Underpinning heightened concerns about wrongful conviction confirms our commitment to important of principles that underlie our justice system. Most significant, is the presumption of innocence. This principle was first articulated in the commonwealth, in a landmark House of Lord’s case, Woolmington v DPP.[2] The term is attributed to Viscount Sankey in his reasons for judgment, where he stated:

Throughout the web of the English Criminal Law, one golden thread is always to be seen that it is the duty of the prosecution to prove the prisoner’s guilt… If at the end of and on the whole of the case, there is a reasonable doubt, created by the evidence given by either the prosecution or the prisoner… the prosecution has not made out the case and the prisoner is entitled to an acquittal…[3]

It has since been enshrined by s. 11(d) of the Canadian Charter of Rights and Freedoms, which states that

any person charged with an offence has the right… to be presumed innocent until proven guilty according to law in a fair and public hearing by an independent and impartial tribunal.

The Supreme Court of Canada recently confirmed that the presumption of innocence is “a hallowed principle lying at the very heart of criminal law… [that] confirms our faith in humankind”.[4]

This principle pervades all aspect of our criminal law. It is a legal value that animates rules of evidence and criminal procedure, and numerous safeguards aimed at protecting against the punishment of the morally innocent.

The importance of this principle is reflected in the fact that in many, if not most cases of wrongful conviction, can be traced back to failures of the legal process to adhere to these derivative rules and safeguards. Often, this happens in hard cases.

 

Hard Cases

Unfortunately, too often, the terms like ‘innocent until proven guilty’ and ‘proof beyond a reasonable doubt’ are perceived as simple hyperbole or legal term of art, thrown about by defence lawyers depicted in popular sitcoms.

Sometimes they are uttered, or we are asked to heed them while we face of an unsavoury individual, clad in an orange jumpsuit, housed in a prisoner box facing a panel of his peers. Sometimes facing charges for the most heinous crimes – crimes that shock our conscience.

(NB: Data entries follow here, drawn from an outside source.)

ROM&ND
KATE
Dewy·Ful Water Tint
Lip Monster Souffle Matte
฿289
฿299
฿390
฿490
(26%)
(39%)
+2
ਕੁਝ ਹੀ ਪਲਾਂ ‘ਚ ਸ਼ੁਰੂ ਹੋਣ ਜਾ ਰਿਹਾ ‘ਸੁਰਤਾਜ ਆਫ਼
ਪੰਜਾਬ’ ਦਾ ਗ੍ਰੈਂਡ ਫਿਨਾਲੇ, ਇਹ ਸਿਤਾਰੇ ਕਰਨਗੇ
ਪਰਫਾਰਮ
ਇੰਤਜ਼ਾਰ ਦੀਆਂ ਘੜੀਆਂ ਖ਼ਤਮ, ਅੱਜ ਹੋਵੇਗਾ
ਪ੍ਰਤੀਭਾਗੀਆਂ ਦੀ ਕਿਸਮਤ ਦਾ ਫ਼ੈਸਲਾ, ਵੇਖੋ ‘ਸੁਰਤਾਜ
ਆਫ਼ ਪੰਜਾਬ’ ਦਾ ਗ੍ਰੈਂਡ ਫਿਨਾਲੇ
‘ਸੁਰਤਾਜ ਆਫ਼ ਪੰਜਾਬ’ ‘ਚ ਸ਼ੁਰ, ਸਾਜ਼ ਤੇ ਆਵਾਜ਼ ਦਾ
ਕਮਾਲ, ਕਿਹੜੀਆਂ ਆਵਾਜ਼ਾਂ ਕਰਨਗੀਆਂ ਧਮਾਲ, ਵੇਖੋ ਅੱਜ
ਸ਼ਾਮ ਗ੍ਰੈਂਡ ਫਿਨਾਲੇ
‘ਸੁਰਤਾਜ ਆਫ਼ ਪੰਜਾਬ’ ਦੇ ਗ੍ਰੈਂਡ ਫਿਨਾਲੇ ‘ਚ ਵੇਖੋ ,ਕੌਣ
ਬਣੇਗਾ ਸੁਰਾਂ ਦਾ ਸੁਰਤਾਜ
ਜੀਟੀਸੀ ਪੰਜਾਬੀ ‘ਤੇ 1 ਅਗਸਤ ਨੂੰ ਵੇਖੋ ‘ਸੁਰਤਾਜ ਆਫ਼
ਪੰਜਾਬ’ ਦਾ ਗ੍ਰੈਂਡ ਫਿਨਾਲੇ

Thereafter, we are overwhelmed by the public outcry, where we see such individuals walk free, in the face of such crimes. We feel the inevitable visceral reaction that, someone should account for these wrongs. And it is certainly difficult, in many cases, to understand how the system could allow this to happen.

More troubling, is how persons, such as defence lawyers, could be morally justified not only in defending such individuals but doing so fearlessly. In certain cases, doing so when knowing, or all but knowing, that the very persons they are tasked to defend, are in fact guilty of the heinous crimes alleged.

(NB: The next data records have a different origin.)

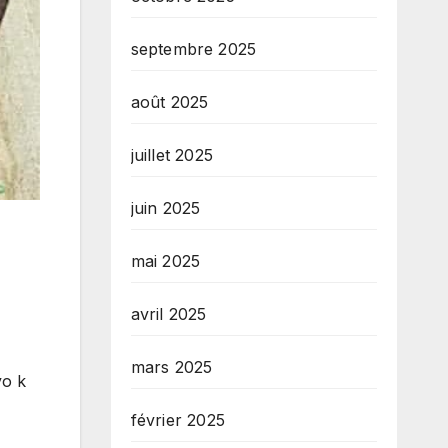
septembre 2025
août 2025
juillet 2025
juin 2025
mai 2025
avril 2025
mars 2025
yo k
février 2025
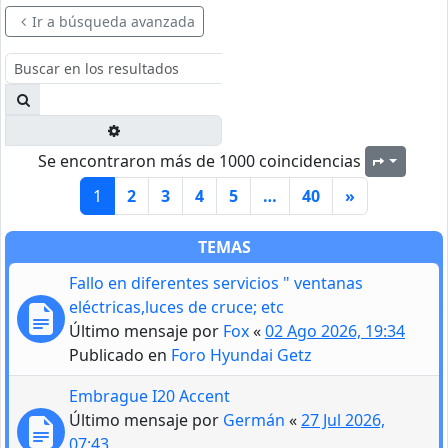
Ir a búsqueda avanzada
Buscar
Búsqueda avanzada
Se encontraron más de 1000 coincidencias
Página
1
1
2
3
4
5
…
40
»
TEMAS
Fallo en diferentes servicios " ventanas
eléctricas,luces de cruce; etc
Último mensaje por
Fox
«
02 Ago 2026, 19:34
Publicado en
Foro Hyundai Getz
Embrague I20 Accent
Último mensaje por
Germán
«
27 Jul 2026,
07:43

These issues are troubling. Even to young defence lawyers embarking this path. As part of this blog series, the author hopes to canvass these issues. The goal is to attempt to offer modest, insight into the workings of the criminal justice, from the perspective of a young, and perhaps naïve and idealistic, defence lawyer. One who, despite the challenges, complexities and contingencies, maintains a deep belief and confidence in the importance of our criminal system of justice – and is humbled by the courage and dedication of those involved in it.

[1] David Milguard, Keynote Address, Wrongful Convictions Day (February 13, 2018)

[2] [1935] UKHL 1.

[3] Ibid.

[4]R v Antic, 2017 SCC 27 at paragraph 66 citing R v Oakes, [1986] 1 SCR 103, at pp 119-202.